* **Problem details**
Copy the records below in full and leave every image out of the copy.
BEGIN Input material
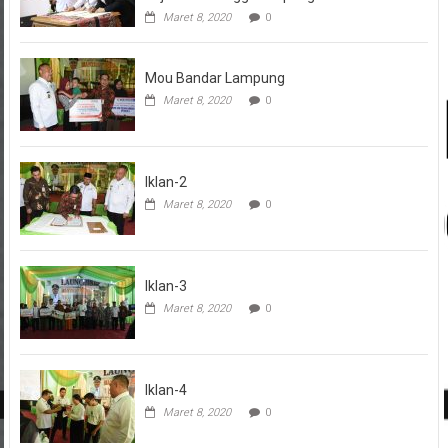
Maret 8, 2020
0
Mou Bandar Lampung
Maret 8, 2020
0
Iklan-2
Maret 8, 2020
0
Iklan-3
Maret 8, 2020
0
Iklan-4
Maret 8, 2020
0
END Input material
* **Your response**
Maret 8, 2020
0
Mou Bandar Lampung
Maret 8, 2020
0
Iklan-2
Maret 8, 2020
0
Iklan-3
Maret 8, 2020
0
Iklan-4
Maret 8, 2020
0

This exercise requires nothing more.